I have a few questions / observations for you based on your post:

First, you mention that you are using the PXIe-PCIe8388 x16 Gen 2 MXI-express.  This is only compatible with the NI RMC-8354, so when you mention the streaming speeds you are looking to acheive, is this streaming back to the RMC, or to something else?  Is the NI RMC-8354 the host computer you are mentioning?

When it comes to streaming data with the NI 5772 and PXI 7966R, there are a few different important data rates.  First, the NI-5772 can acquire at a maximum rate of 1.6 GS/s with 12 bit resolution = 2.4 GB/s.  This is only if you are using 1 channel, for 2 channels the rate is halved.  Are you planning on using 2 separate 5772 and 7966Rs?

The 7966R can stream data at a maximum rate of 800 MB/s, so we have a data rate coming into the FlexRIO's FPGA (2.4GB/s) and going out of the FlexRIO's FPGA (.8 GB/s).  The data that isn't being sent back to the host accumulates in the FPGA's DRAM.  Lets say we have all of the FPGA's DRAM available to store this data (512 MB).  Our effective accumulation rate is 2.4 - 0.8 = 1.6 GB/s, so our FPGA is going to fill up in about 1/3 s, streaming a total of 0.8+0.512 = ~1.3 GB back to the host before saturating and losing data.

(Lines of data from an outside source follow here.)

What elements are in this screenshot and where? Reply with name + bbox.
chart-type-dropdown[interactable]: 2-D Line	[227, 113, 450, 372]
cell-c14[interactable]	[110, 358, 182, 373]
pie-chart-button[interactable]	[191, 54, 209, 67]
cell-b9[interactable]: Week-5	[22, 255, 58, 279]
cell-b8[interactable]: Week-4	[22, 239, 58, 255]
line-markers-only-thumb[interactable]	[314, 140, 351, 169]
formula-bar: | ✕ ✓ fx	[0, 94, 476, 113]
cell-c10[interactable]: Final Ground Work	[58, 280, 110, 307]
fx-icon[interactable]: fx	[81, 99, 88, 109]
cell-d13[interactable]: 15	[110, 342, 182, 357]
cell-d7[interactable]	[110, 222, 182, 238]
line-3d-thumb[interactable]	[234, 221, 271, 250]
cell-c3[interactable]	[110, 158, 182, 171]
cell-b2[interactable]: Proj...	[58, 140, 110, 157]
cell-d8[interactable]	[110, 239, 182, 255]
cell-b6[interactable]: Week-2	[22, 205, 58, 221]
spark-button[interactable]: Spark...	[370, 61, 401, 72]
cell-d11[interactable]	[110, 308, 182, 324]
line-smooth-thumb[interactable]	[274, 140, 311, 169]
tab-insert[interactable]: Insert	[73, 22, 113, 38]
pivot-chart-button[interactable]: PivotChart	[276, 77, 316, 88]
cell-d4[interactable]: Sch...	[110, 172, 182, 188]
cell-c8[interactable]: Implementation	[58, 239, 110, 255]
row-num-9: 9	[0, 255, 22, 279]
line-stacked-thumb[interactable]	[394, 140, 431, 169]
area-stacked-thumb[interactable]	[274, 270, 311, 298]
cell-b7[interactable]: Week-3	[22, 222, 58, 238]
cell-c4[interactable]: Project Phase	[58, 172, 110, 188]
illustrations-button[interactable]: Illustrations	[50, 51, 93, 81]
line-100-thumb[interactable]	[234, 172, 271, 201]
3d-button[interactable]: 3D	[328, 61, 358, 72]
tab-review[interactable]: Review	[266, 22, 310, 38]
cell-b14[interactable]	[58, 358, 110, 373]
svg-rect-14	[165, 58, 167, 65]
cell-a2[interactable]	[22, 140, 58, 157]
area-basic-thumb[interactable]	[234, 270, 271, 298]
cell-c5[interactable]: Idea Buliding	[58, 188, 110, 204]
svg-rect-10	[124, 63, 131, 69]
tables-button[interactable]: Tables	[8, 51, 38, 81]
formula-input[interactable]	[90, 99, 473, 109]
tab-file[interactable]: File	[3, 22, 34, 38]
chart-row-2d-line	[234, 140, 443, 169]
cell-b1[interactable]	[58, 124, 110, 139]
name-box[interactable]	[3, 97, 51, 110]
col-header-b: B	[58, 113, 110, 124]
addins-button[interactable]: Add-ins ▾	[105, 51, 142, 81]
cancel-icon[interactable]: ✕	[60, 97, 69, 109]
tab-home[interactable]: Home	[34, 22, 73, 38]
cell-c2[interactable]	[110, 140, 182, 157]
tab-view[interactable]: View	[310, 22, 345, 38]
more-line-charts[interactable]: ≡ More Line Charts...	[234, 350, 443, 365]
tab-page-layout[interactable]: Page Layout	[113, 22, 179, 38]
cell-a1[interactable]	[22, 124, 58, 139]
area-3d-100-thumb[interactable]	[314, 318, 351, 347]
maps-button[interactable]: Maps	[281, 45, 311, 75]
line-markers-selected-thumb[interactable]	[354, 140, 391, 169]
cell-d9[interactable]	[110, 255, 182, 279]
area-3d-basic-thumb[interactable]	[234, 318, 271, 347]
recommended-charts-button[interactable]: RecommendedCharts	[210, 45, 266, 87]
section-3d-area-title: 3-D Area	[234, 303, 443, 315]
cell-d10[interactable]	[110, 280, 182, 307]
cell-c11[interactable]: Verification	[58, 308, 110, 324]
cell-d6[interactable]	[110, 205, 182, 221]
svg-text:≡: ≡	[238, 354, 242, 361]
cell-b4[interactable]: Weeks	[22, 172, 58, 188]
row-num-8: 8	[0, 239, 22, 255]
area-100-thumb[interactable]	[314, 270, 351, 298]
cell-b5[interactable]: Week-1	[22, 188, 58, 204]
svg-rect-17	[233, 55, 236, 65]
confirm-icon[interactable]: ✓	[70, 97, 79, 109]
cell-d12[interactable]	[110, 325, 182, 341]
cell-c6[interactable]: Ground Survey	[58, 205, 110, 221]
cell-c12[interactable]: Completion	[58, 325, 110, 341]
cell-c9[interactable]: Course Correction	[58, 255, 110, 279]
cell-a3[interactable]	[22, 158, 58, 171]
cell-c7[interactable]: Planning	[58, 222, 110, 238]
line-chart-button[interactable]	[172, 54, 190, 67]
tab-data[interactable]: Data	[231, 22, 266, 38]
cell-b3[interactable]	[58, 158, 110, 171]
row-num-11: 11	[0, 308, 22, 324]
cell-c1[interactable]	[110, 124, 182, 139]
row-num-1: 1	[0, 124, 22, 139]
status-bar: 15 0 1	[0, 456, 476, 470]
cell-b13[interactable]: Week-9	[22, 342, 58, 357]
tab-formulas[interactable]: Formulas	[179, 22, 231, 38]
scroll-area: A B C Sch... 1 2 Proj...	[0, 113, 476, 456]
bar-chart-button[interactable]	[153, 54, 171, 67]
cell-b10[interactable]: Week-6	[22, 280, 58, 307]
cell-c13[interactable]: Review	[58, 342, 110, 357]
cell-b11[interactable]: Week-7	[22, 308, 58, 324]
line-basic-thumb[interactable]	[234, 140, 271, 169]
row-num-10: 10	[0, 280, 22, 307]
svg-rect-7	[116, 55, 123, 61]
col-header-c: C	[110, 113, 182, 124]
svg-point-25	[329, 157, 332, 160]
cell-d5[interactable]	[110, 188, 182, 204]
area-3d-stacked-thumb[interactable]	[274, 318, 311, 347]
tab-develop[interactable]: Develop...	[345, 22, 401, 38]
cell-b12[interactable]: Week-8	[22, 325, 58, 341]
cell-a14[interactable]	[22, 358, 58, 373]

There are a few options, therefore, to reach your requirement.  One might be duplicating your setup to have more cards.  1.3 GB x 3 = 4GB, which meets your need.  Also, the 7975R can stream data back to the host twice as fast and has 2GB of DRAM onboard, so you could store more data and stream faster, therefore meeting your requirement.

I hope that this information helps clarify what concerns come into play for this type of application.  Please let me know if anything above is unclear or if you have further questions.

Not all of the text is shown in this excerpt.